> **ABOUT THIS TASK**:
Scan the listing below for the string "Speaker" and copy each line where it turns up.

> **DATA FOR THIS TASK**:
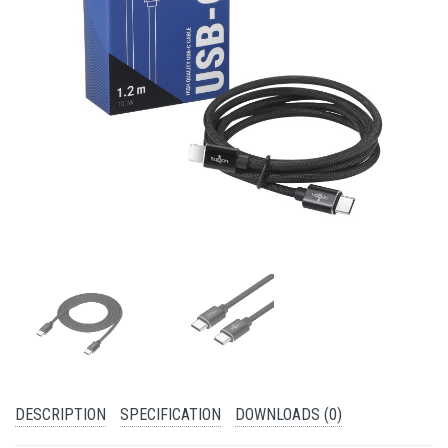
DESCRIPTION
SPECIFICATION
DOWNLOADS (0)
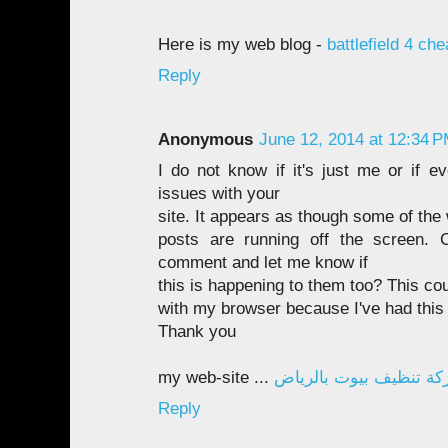
Here is my web blog -
battlefield 4 ch
Reply
Anonymous
June 12, 2014 at 12:34 
I do not know if it's just me or if e
issues with your
site. It appears as though some of the w
posts are running off the screen.
comment and let me know if
this is happening to them too? This co
with my browser because I've had this
Thank you
my web-site ...
شركة تنظيف بيوت بالر
Reply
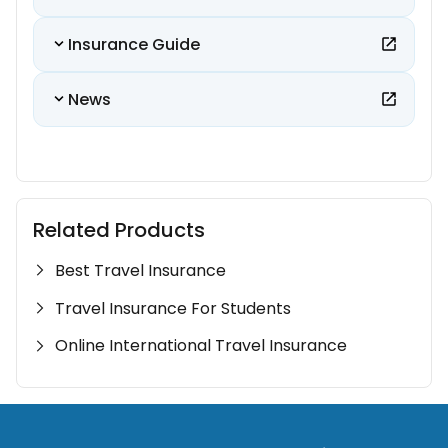
Insurance Guide
News
Related Products
Best Travel Insurance
Travel Insurance For Students
Online International Travel Insurance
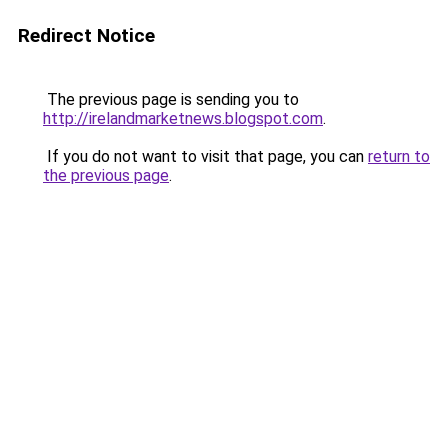
Redirect Notice
The previous page is sending you to
http://irelandmarketnews.blogspot.com
.
If you do not want to visit that page, you can
return to
the previous page
.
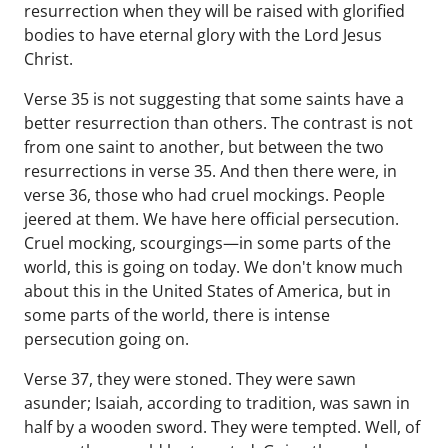
resurrection when they will be raised with glorified
bodies to have eternal glory with the Lord Jesus
Christ.
Verse 35 is not suggesting that some saints have a
better resurrection than others. The contrast is not
from one saint to another, but between the two
resurrections in verse 35. And then there were, in
verse 36, those who had cruel mockings. People
jeered at them. We have here official persecution.
Cruel mocking, scourgings—in some parts of the
world, this is going on today. We don't know much
about this in the United States of America, but in
some parts of the world, there is intense
persecution going on.
Verse 37, they were stoned. They were sawn
asunder; Isaiah, according to tradition, was sawn in
half by a wooden sword. They were tempted. Well, of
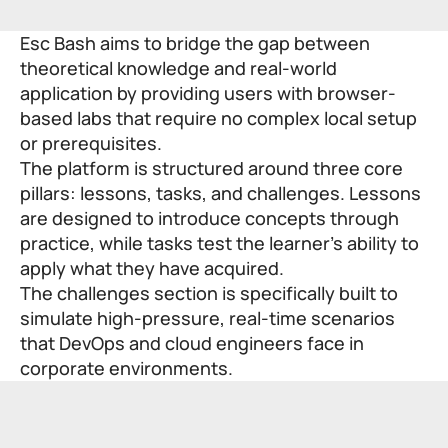
Esc Bash aims to bridge the gap between
theoretical knowledge and real-world
application by providing users with browser-
based labs that require no complex local setup
or prerequisites.
The platform is structured around three core
pillars: lessons, tasks, and challenges. Lessons
are designed to introduce concepts through
practice, while tasks test the learner’s ability to
apply what they have acquired.
The challenges section is specifically built to
simulate high-pressure, real-time scenarios
that DevOps and cloud engineers face in
corporate environments.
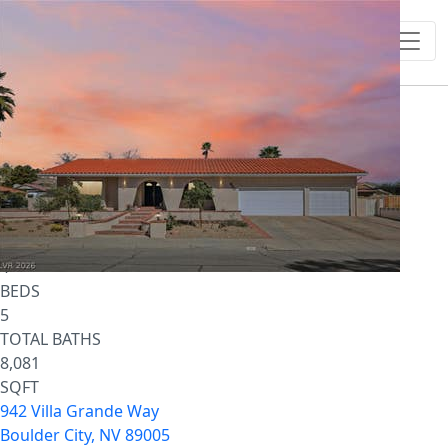
1
/
50
$4,995,000
Single Family Residence
For Sale
Active
4
BEDS
5
TOTAL BATHS
8,081
SQFT
942 Villa Grande Way
Boulder City
,
NV
89005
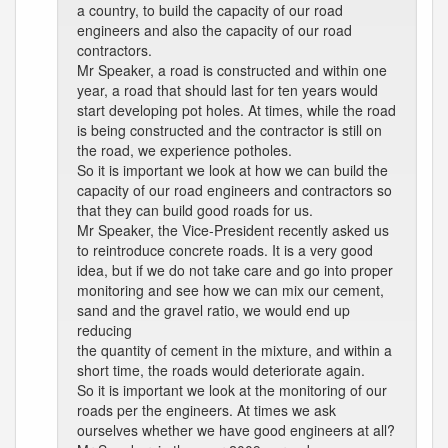
a country, to build the capacity of our road
engineers and also the capacity of our road
contractors.
Mr Speaker, a road is constructed and within one
year, a road that should last for ten years would
start developing pot holes. At times, while the road
is being constructed and the contractor is still on
the road, we experience potholes.
So it is important we look at how we can build the
capacity of our road engineers and contractors so
that they can build good roads for us.
Mr Speaker, the Vice-President recently asked us
to reintroduce concrete roads. It is a very good
idea, but if we do not take care and go into proper
monitoring and see how we can mix our cement,
sand and the gravel ratio, we would end up
reducing
the quantity of cement in the mixture, and within a
short time, the roads would deteriorate again.
So it is important we look at the monitoring of our
roads per the engineers. At times we ask
ourselves whether we have good engineers at all?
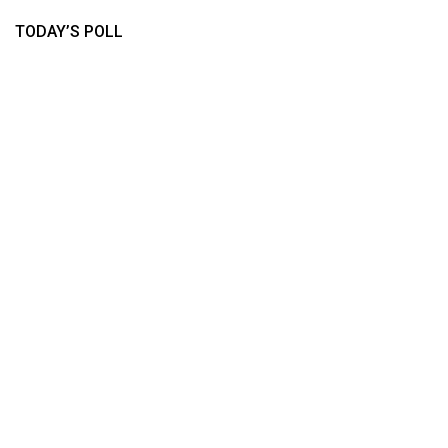
TODAY’S POLL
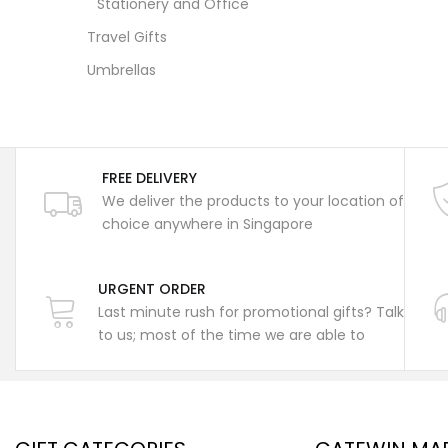
Stationery and Office
Travel Gifts
Umbrellas
FREE DELIVERY
We deliver the products to your location of
choice anywhere in Singapore
URGENT ORDER
Last minute rush for promotional gifts? Talk
to us; most of the time we are able to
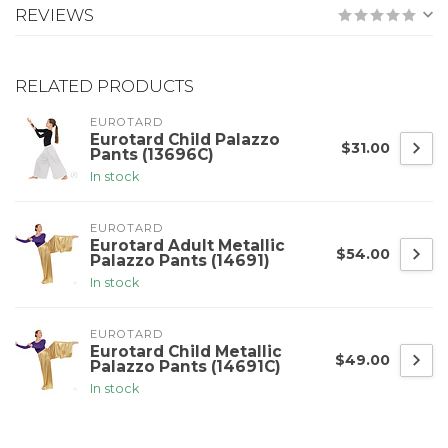
REVIEWS
RELATED PRODUCTS
EUROTARD
Eurotard Child Palazzo
$31.00
Pants (13696C)
In stock
EUROTARD
Eurotard Adult Metallic
$54.00
Palazzo Pants (14691)
In stock
EUROTARD
Eurotard Child Metallic
$49.00
Palazzo Pants (14691C)
In stock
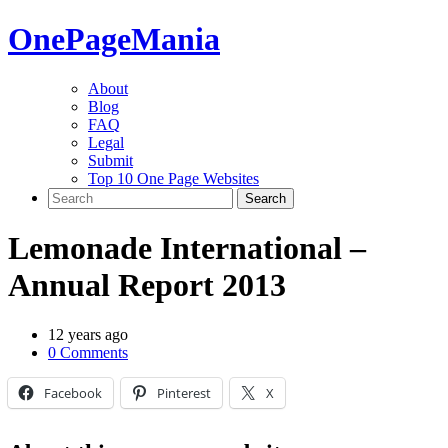
One
PageMania
About
Blog
FAQ
Legal
Submit
Top 10 One Page Websites
Lemonade International –
Annual Report 2013
12 years ago
0 Comments
Facebook
Pinterest
X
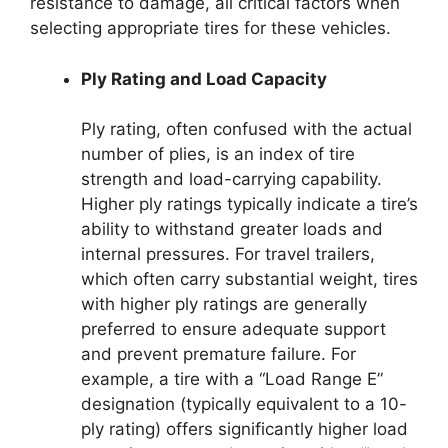
resistance to damage, all critical factors when
selecting appropriate tires for these vehicles.
Ply Rating and Load Capacity
Ply rating, often confused with the actual
number of plies, is an index of tire
strength and load-carrying capability.
Higher ply ratings typically indicate a tire’s
ability to withstand greater loads and
internal pressures. For travel trailers,
which often carry substantial weight, tires
with higher ply ratings are generally
preferred to ensure adequate support
and prevent premature failure. For
example, a tire with a “Load Range E”
designation (typically equivalent to a 10-
ply rating) offers significantly higher load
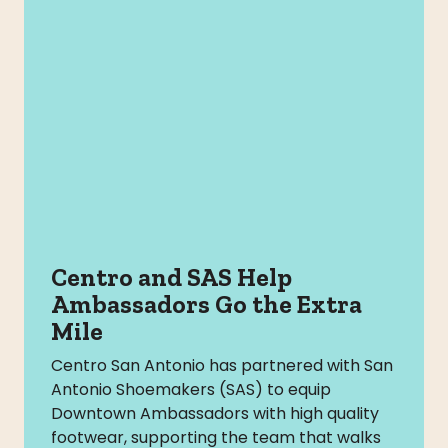
Centro and SAS Help
Ambassadors Go the Extra
Mile
Centro San Antonio has partnered with San
Antonio Shoemakers (SAS) to equip
Downtown Ambassadors with high quality
footwear, supporting the team that walks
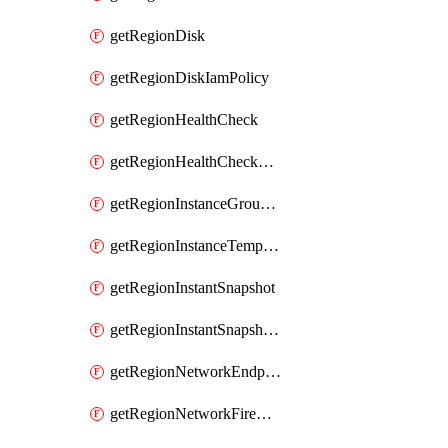
getRegionDisk
getRegionDiskIamPolicy
getRegionHealthCheck
getRegionHealthCheckService
getRegionInstanceGroupManager
getRegionInstanceTemplate
getRegionInstantSnapshot
getRegionInstantSnapshotIamPolicy
getRegionNetworkEndpointGroup
getRegionNetworkFirewallPolicy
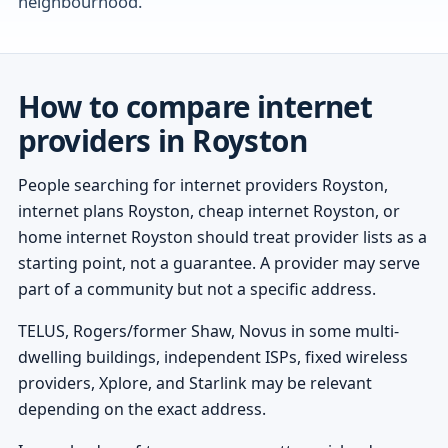
neighbourhood.
How to compare internet
providers in Royston
People searching for internet providers Royston,
internet plans Royston, cheap internet Royston, or
home internet Royston should treat provider lists as a
starting point, not a guarantee. A provider may serve
part of a community but not a specific address.
TELUS, Rogers/former Shaw, Novus in some multi-
dwelling buildings, independent ISPs, fixed wireless
providers, Xplore, and Starlink may be relevant
depending on the exact address.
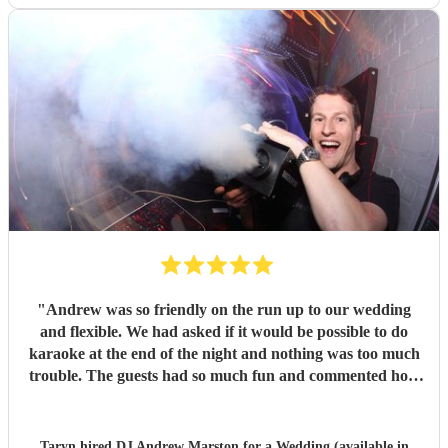
"
Andrew was so friendly on the run up to our wedding
and flexible. We had asked if it would be possible to do
karaoke at the end of the night and nothing was too much
trouble. The guests had so much fun and commented how
it was banger after banger. Thanks so much Andrew!
"
Taryn hired
DJ Andrew Marston
for a Wedding (available in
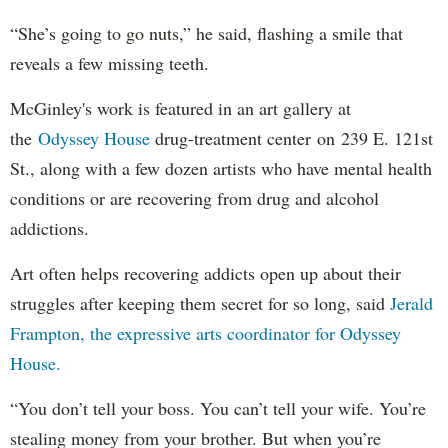
“She’s going to go nuts,” he said, flashing a smile that
reveals a few missing teeth.
McGinley's work is featured in an art gallery at
the
Odyssey House
drug-treatment center on 239 E. 121st
St., along with a few dozen artists who have mental health
conditions or are recovering from drug and alcohol
addictions.
Art often helps recovering addicts open up about their
struggles after keeping them secret for so long, said
Jerald
Frampton, the expressive arts coordinator for Odyssey
House.
“You don’t tell your boss. You can’t tell your wife. You’re
stealing money from your brother. But when you’re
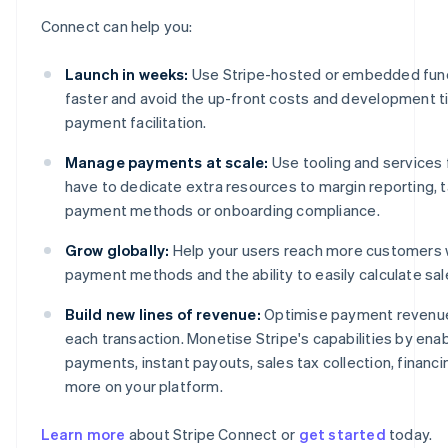
Connect can help you:
Launch in weeks:
Use Stripe-hosted or embedded functi
faster and avoid the up-front costs and development ti
payment facilitation.
Manage payments at scale:
Use tooling and services 
have to dedicate extra resources to margin reporting, ta
payment methods or onboarding compliance.
Grow globally:
Help your users reach more customers w
payment methods and the ability to easily calculate sa
Build new lines of revenue:
Optimise payment revenue 
each transaction. Monetise Stripe's capabilities by ena
payments, instant payouts, sales tax collection, financ
more on your platform.
Learn more
about Stripe Connect or
get started
today.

> **EXERCISE ANSWER**:
Mr Speaker, a road is constructed and within one
Mr Speaker, the Vice-President recently asked us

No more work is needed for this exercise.